Voici une possible analyse du texte de hume :

- le texte traite de la notion de promesse et de ses fondements dans les relations humaines.

L'auteur cherche à expliquer comment et pourquoi les hommes ont inventé une formule verbale pour s'engager à accomplir une action envers autrui.



- il commence par distinguer deux types de services que l'on peut rendre à autrui : ceux qui sont motivés par l'intérêt et ceux qui sont motivés par la tendresse.

Il montre que les premiers reposent sur une prévision réciproque des avantages que l'on peut tirer de l'échange, tandis que les seconds reposent sur une affection mutuelle et désintéressée.

Il affirme que les services intéressés sont plus fréquents dans la société, mais qu'ils n'éliminent pas les services généreux et nobles.

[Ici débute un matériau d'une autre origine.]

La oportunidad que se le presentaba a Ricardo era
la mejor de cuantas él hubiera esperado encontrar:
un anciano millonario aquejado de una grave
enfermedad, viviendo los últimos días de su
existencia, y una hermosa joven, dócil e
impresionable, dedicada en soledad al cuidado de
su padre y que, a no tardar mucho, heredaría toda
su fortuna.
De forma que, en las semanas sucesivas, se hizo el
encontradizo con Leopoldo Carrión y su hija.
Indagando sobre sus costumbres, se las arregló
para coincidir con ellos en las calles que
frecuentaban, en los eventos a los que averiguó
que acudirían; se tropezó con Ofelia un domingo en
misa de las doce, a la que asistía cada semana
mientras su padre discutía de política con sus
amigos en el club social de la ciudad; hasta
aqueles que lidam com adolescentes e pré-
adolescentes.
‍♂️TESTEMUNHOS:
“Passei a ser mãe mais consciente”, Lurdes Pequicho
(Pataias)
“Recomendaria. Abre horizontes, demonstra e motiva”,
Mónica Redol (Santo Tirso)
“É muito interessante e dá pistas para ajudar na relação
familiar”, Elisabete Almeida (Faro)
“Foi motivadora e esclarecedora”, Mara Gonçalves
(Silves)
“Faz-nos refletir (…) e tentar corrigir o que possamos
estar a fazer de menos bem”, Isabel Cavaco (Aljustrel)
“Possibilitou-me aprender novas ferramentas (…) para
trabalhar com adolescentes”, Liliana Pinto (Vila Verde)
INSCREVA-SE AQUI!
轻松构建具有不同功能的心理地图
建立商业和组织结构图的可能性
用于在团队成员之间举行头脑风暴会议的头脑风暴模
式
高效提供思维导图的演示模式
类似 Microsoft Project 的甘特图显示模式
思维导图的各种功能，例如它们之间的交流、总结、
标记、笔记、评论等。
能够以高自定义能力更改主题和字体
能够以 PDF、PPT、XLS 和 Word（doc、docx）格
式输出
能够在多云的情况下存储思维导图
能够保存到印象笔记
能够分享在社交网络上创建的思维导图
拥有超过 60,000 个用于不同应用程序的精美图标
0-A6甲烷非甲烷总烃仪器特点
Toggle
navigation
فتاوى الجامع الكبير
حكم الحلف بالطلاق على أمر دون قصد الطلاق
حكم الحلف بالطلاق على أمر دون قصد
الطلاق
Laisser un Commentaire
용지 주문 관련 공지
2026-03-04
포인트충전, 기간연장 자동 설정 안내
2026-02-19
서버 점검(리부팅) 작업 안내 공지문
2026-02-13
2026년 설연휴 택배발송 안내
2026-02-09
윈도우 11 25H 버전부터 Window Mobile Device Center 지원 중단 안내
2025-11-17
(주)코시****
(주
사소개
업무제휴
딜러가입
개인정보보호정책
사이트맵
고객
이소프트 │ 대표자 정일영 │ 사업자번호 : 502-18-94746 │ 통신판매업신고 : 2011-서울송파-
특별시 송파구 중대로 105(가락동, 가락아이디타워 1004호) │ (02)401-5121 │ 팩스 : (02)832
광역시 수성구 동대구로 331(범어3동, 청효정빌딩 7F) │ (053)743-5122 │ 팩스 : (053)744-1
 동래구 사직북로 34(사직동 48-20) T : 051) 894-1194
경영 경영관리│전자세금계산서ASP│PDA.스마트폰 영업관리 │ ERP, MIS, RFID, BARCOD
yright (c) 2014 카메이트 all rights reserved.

- il poursuit en affirmant que, pour différencier ces deux types de services, les hommes ont inventé une certaine formule verbale, qui est la promesse.

Il définit la promesse comme l'expression d'une résolution d'accomplir une action et, en même temps, comme l'acceptation d'une sanction en cas de manquement.

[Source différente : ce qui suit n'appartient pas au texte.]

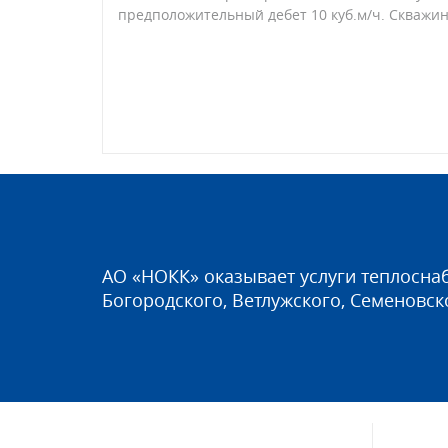
предположительный дебет 10 куб.м/ч. Скважи
АО «НОКК» оказывает услуги теплосна
Богородского, Ветлужского, Семеновск
Миссия компании - обеспечение надеж
водоснабжения и водоотведения потре
Цель создания компании – привлечени
в Нижегородской области через закл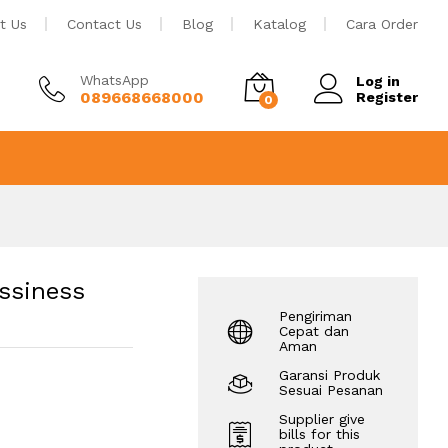
Tambah ke keranjang
t Us
Contact Us
Blog
Katalog
Cara Order
WhatsApp
Log in
089668668000
Register
0
ussiness
Pengiriman
Cepat dan
Aman
Garansi Produk
Sesuai Pesanan
Supplier give
bills for this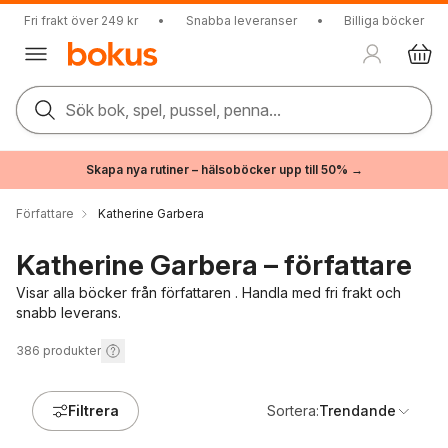
Fri frakt över 249 kr
•
Snabba leveranser
•
Billiga böcker
Sök bok, spel, pussel, penna...
Skapa nya rutiner – hälsoböcker upp till 50% →
Författare
Katherine Garbera
Katherine Garbera – författare
Visar alla böcker från författaren . Handla med fri frakt och
snabb leverans.
386
produkter
Filtrera
Sortera:
Trendande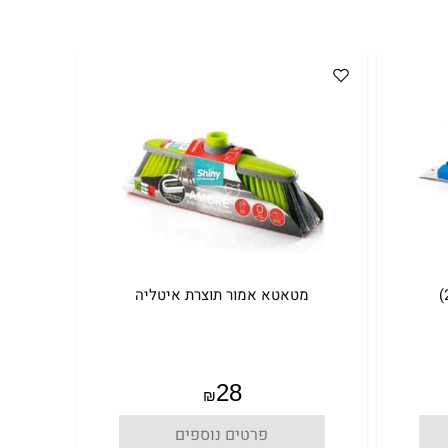
מטאטא אמור תוצרת איטליה
28
₪
פרטים נוספים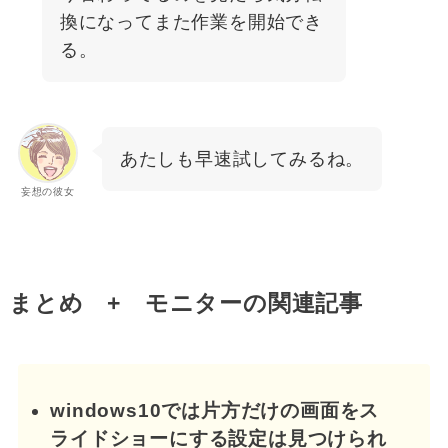
換になってまた作業を開始でき
る。
あたしも早速試してみるね。
妄想の彼女
まとめ + モニターの関連記事
windows10では片方だけの画面をス
ライドショーにする設定は見つけられ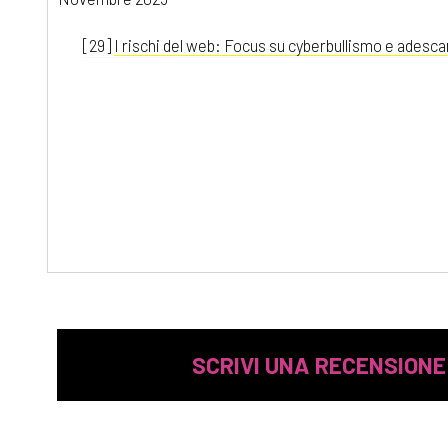
[29]
I rischi del web: Focus su cyberbullismo e adesca
SCRIVI UNA RECENSIONE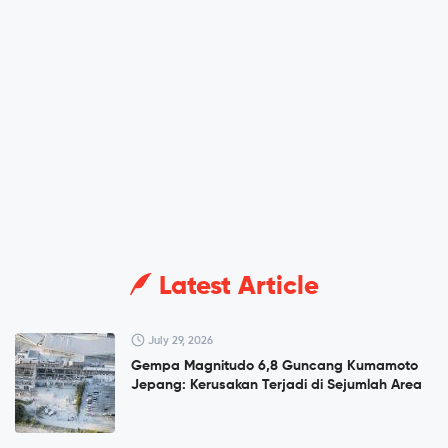
Latest Article
July 29, 2026
Gempa Magnitudo 6,8 Guncang Kumamoto
Jepang: Kerusakan Terjadi di Sejumlah Area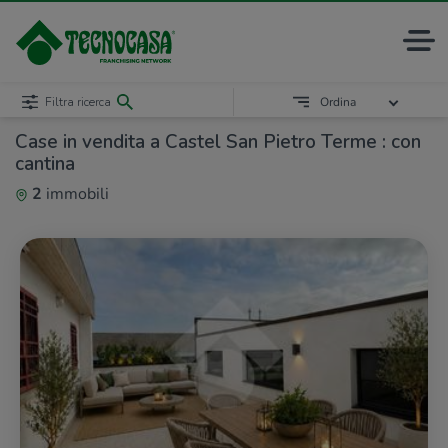
Filtra ricerca
Ordina
Case in vendita a Castel San Pietro Terme : con
cantina
2
immobili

Il suggère que la promesse est le garant de l'échange intéressé entre les hommes, car elle permet de se fier à la parole d'autrui et de se protéger de la tromperie.

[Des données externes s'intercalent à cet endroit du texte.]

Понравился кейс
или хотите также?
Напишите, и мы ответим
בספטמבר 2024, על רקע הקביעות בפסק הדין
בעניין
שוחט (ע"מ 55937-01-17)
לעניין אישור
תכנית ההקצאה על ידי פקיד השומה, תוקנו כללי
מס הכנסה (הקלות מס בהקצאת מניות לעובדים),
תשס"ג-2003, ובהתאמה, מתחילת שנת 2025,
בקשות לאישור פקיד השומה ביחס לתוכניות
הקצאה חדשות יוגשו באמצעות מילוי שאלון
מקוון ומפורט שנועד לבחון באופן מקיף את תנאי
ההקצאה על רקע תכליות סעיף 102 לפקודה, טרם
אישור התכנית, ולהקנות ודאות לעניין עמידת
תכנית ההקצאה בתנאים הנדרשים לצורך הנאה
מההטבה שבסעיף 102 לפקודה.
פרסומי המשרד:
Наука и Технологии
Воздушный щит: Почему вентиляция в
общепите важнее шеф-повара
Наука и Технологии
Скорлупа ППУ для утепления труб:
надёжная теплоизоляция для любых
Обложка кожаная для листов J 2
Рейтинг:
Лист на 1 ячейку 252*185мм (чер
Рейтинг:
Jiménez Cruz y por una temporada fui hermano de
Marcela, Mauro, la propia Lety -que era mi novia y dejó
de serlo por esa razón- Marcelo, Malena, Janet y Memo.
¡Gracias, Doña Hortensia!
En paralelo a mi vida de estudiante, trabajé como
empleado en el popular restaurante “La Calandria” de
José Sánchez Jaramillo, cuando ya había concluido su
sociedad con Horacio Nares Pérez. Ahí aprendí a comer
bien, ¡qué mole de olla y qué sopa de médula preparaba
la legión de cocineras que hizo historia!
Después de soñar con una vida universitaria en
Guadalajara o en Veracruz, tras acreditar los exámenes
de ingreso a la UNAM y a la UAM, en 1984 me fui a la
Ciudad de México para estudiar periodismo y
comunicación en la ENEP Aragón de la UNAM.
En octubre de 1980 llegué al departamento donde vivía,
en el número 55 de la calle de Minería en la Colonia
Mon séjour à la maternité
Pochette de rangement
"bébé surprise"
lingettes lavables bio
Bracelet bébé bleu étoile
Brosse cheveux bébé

- il termine en soulignant que la promesse est donc une convention humaine, qui n'a pas d'autre fondement que l'utilité sociale.

Il implique que la promesse n'est pas un acte naturel ou moral, mais un artifice rationnel et pragmatique.



- l'auteur utilise plusieurs moyens pour établir son raisonnement : il procède par analyse et distinction des concepts (service, intérêt, tendresse, promesse) ; il recourt à des exemples concrets et imaginaires pour illustrer ses propos (rendre un service à autrui, profiter de l'effet bénéfique, récompenser les services passés) ; il emploie des connecteurs logiques pour marquer les étapes de son argumentation (parce que, par conséquent, afin de, quand) ; il recourt à des modalisateurs pour nuancer ses affirmations (je prévois, il est conduit, il y a une certaine formule verbale) ; il utilise des termes valorisants ou dévalorisants pour qualifier les types de services (plus généreux et plus nobles, intéressé) ; il fait appel à la notion de sanction pour justifier la nécessité de la promesse (en cas de dédit, à la punition).



- les enjeux du texte sont multiples : il s'agit de comprendre les origines et les fonctions de la promesse dans la vie sociale ; il s'agit aussi de remettre en question l'idée d'un fondement naturel ou moral de la promesse, qui serait lié à un sentiment inné ou à un devoir universel ; il s'agit enfin de montrer que la promesse est une invention humaine, qui repose sur le calcul rationnel et l'intérêt commun.

Le texte invite donc à réfléchir sur le sens et la valeur de la parole donnée, ainsi que sur les conditions et les limites de la confiance entre les hommes.